Trump, 77, has denied wrongdoing and has called this criminal case as well as the other three politically motivated. He is due to enter a plea in the Georgia case on Sept. 5 and has pleaded not guilty in the other three other cases.

He has agreed to post $200,000 bond and accepted bail conditions that would bar him from threatening witnesses or his 18 co-defendants in the case. Trump on Wednesday added Atlanta criminal defense attorney Steve Sadow to his legal team, a court filing showed.

The Federal Aviation Administration ordered that the airspace over the jail be closed beginning around 6:45 p.m. ET (2245 GMT), citing “VIP movement.” The jail has a reputation for grim conditions that have inspired rap songs and prompted an investigation by the U.S. Justice Department.

About a dozen Trump supporters, some holding flags, gathered outside the jail awaiting his arrival.

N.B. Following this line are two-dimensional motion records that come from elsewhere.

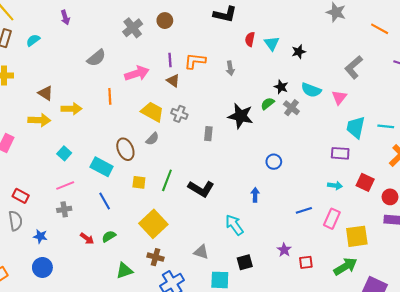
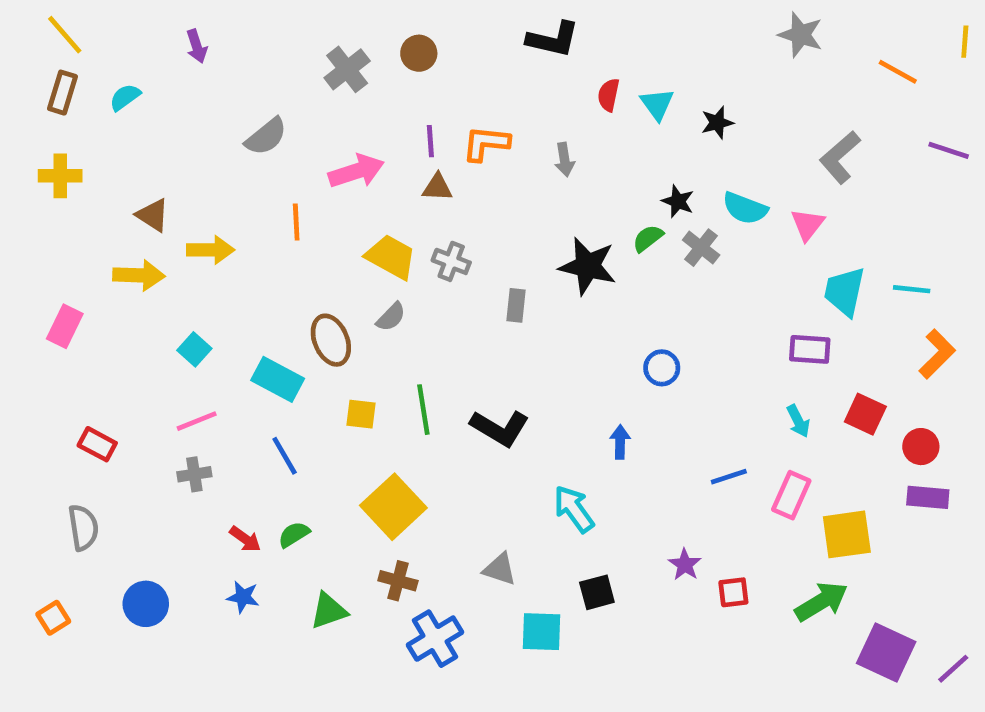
brown triangle: (173, 81) -> (437, 187), turned -32
green line: (167, 180) -> (423, 410), turned -30
cyan arrow: (335, 186) -> (798, 421), turned 56
gray semicircle: (15, 221) -> (83, 528), moved
blue star: (40, 236) -> (243, 597), moved

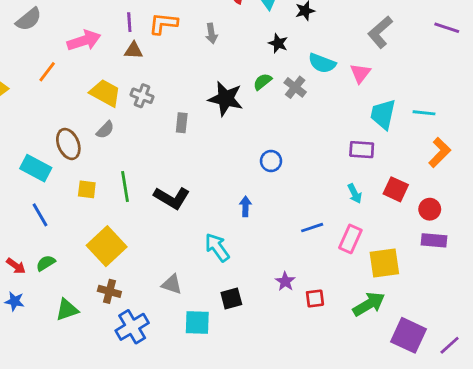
black star: (678, 201) -> (278, 43), moved
orange line: (296, 222) -> (47, 72), turned 40

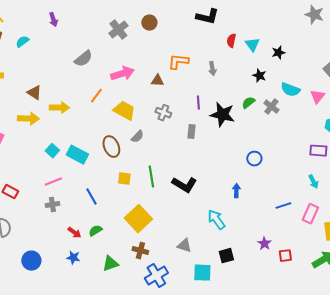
purple line: (129, 22) -> (198, 103), moved
yellow trapezoid: (105, 93) -> (124, 111), moved
cyan rectangle: (36, 168) -> (77, 155), moved

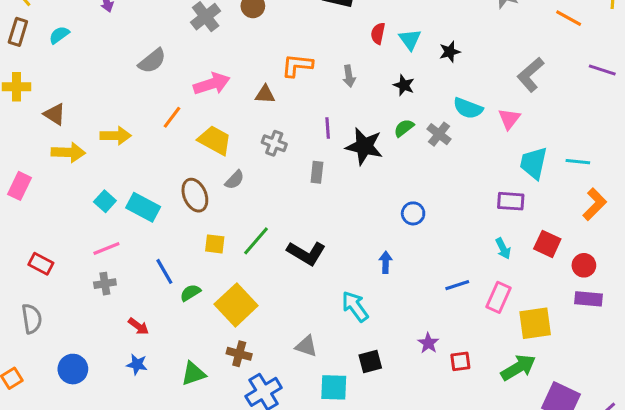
black star: (259, 76) -> (404, 85), moved
brown triangle: (34, 93) -> (55, 114), moved
green line: (151, 177) -> (256, 241), turned 50
green semicircle: (95, 231) -> (190, 293), moved

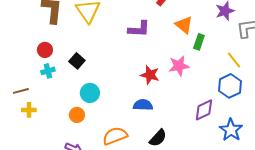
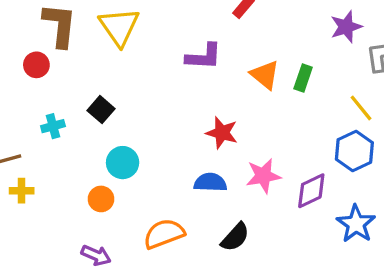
orange triangle: (184, 25) -> (265, 75), moved
red circle: (45, 50) -> (36, 65), moved
pink star: (179, 66) -> (263, 176), moved

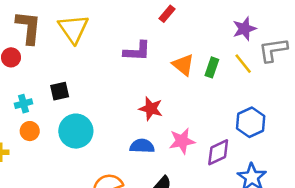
yellow line: (361, 108) -> (243, 64), moved
black square: (101, 110) -> (60, 91), turned 36
cyan circle: (123, 163) -> (76, 131), size x1.4
orange circle: (101, 199) -> (30, 131), moved

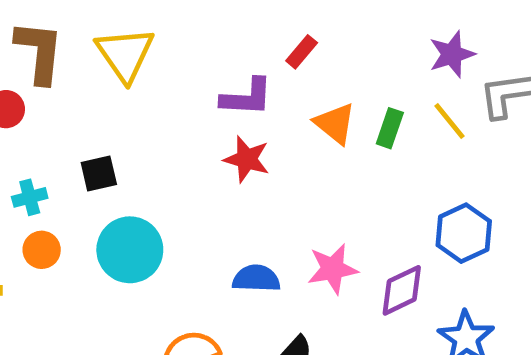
red rectangle: (167, 14) -> (302, 52), moved
red star: (151, 109) -> (247, 159), moved

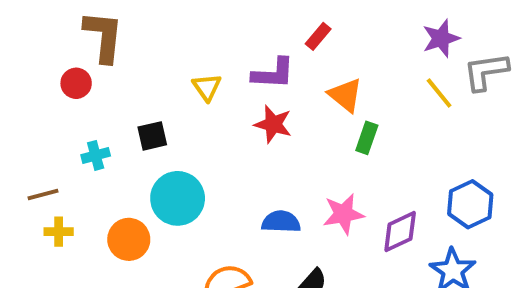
yellow triangle: (125, 54) -> (207, 87), moved, size x0.6
green rectangle: (390, 128) -> (367, 138), moved
blue hexagon: (464, 233) -> (470, 204), moved
orange circle: (42, 250) -> (129, 239), moved, size x1.4

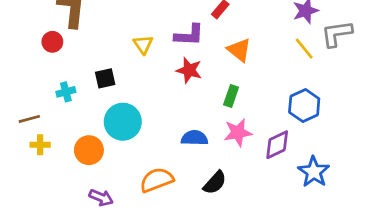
green rectangle: (367, 138) -> (231, 96), moved
blue hexagon: (470, 204) -> (304, 105), moved

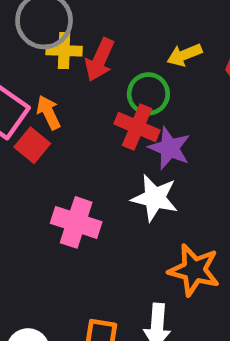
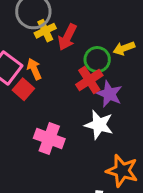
yellow cross: (64, 51) -> (45, 31), turned -30
yellow arrow: (184, 55) -> (124, 48), moved
red cross: (137, 127) -> (89, 80), turned 32

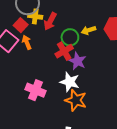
yellow cross: (45, 31) -> (35, 16), turned 32
red square: (23, 89) -> (21, 25), moved
orange star: (122, 171) -> (76, 100), moved

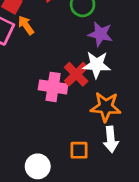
red cross: (64, 51) -> (76, 74), moved
orange star: (76, 100) -> (106, 107), moved

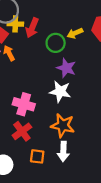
red cross: (76, 74) -> (22, 131), moved

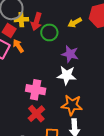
green circle: (56, 43) -> (49, 32), moved

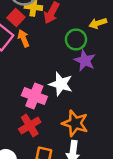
green circle: (49, 32) -> (76, 39), moved
white star: (67, 75) -> (61, 84), moved

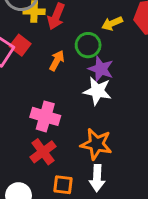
red square: (16, 17) -> (20, 45), moved
orange arrow: (24, 38) -> (57, 61), moved, turned 56
white star: (61, 84) -> (97, 91), moved

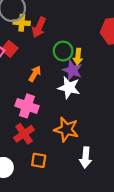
yellow arrow: (112, 23) -> (78, 57), moved, turned -63
orange arrow: (57, 61) -> (35, 74), moved
white arrow: (97, 178) -> (86, 157), moved

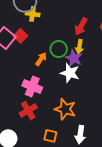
red arrow: (39, 27) -> (81, 26), moved
green circle: (63, 51) -> (59, 49), moved
orange square: (39, 160) -> (50, 136), moved

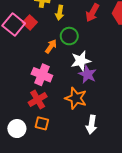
yellow arrow: (79, 47) -> (60, 13), moved
purple star: (74, 58) -> (87, 74), moved
white star: (70, 73) -> (81, 61), turned -30
orange square: (50, 136) -> (42, 123), moved

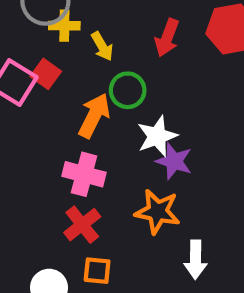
yellow arrow: (60, 13) -> (102, 46), turned -32
orange arrow: (51, 46) -> (94, 116), size x1.5

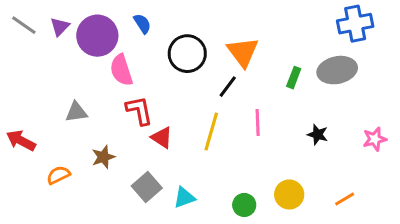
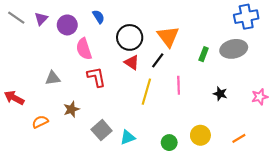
purple circle: (97, 36) -> (67, 25), size x0.7
red triangle: (162, 138) -> (132, 62), moved

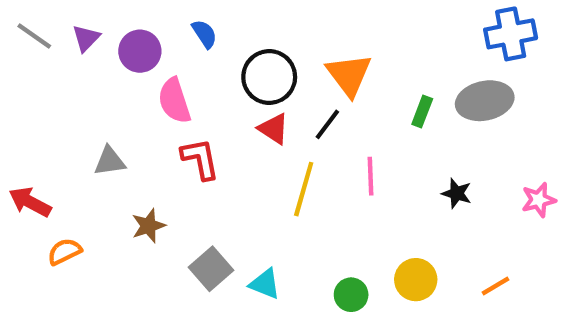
orange semicircle: (40, 122) -> (64, 252), moved
cyan triangle: (128, 137) -> (265, 284), turned 42

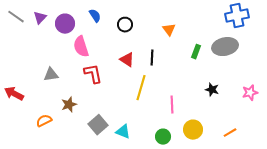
orange triangle: (349, 75) -> (169, 30), moved, size x0.6
black circle: (269, 77) -> (125, 25), moved, size x0.6
black line: (327, 124) -> (152, 58), turned -35
pink line: (370, 176) -> (172, 105), moved
orange semicircle: (64, 252) -> (44, 121), moved

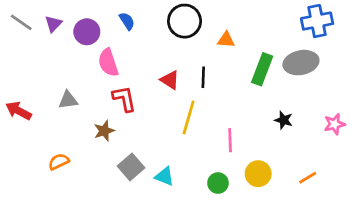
black circle: (125, 25) -> (185, 21), moved, size x1.6
orange triangle: (169, 30) -> (226, 40), turned -48
green rectangle: (196, 52) -> (262, 69), size x1.6
red arrow: (14, 94) -> (19, 111), moved
brown star: (69, 105) -> (104, 131), moved

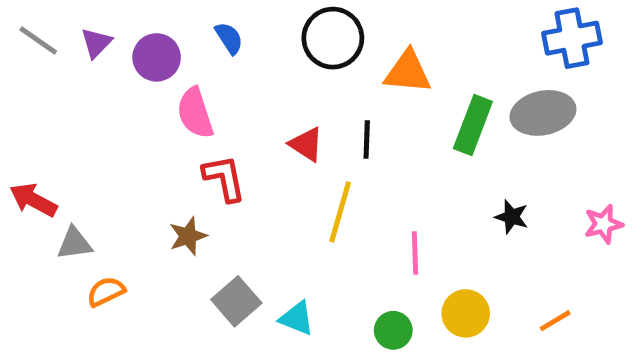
orange triangle: (226, 40) -> (408, 72), size x1.5
gray triangle: (68, 100) -> (74, 243), moved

“I’m here because I’m appalled at what’s happening,” said Bob Kunst, 81, a retiree who said he had driven from Miami Beach and stood outside the jailhouse with a homemade sign that read “Lock Biden Up.”

Trump called for nationwide protests after his first criminal indictment in New York in March, prompting fears of violent unrest along the lines of the Jan. 6, 2021, attack on the U.S. Capitol by his supporters. Authorities have reported no violent incidents outside the courthouses in Manhattan, Miami and Washington where he has been arraigned this year.

Trump’s planned jailhouse visit comes a day after his rivals in the race for the 2024 Republican presidential nomination met in Milwaukee for their initial debate. Trump skipped that event, instead sitting for a pre-taped interview with conservative commentator Tucker Carlson on X, the platform formerly known as Twitter.

“I’ve been indicted four times – all trivial nonsense,” Trump said.

Trump’s lead in opinion polls in the Republican race has widened since his first indictment, and his supporters echo his contention that the charges are politically motivated. But analysts have said Trump’s legal woes could alienate the independent voters he would need to win in a general election rematch with Biden, who defeated him in the 2020 popular vote by 7 million votes.

In Georgia, Trump is accused of pressuring state officials and setting up a slate of illegitimate electors for the formal congressional certification process of the 2020 election results to try to reverse his defeat. Trump has made false claims that the 2020 election was stolen from him through widespread voting fraud.

Nine of Trump’s 18 co-defendants in the Georgia case, including his former lawyer Rudolph Giuliani, have surrendered to authorities. The remaining eight face a Friday deadline to comply or face arrest.

Trump, the first former U.S. president to be charged with any crime, faces 91 separate criminal counts overall. He was charged in Washington, D.C., after an investigation by Special Counsel Jack Smith into his efforts to overturn the election, in Florida over his handling of classified documents upon leaving office also in a case pursued by Smith, and in New York over hush money paid to a porn star before the 2016 election in a case led by the Manhattan district attorney.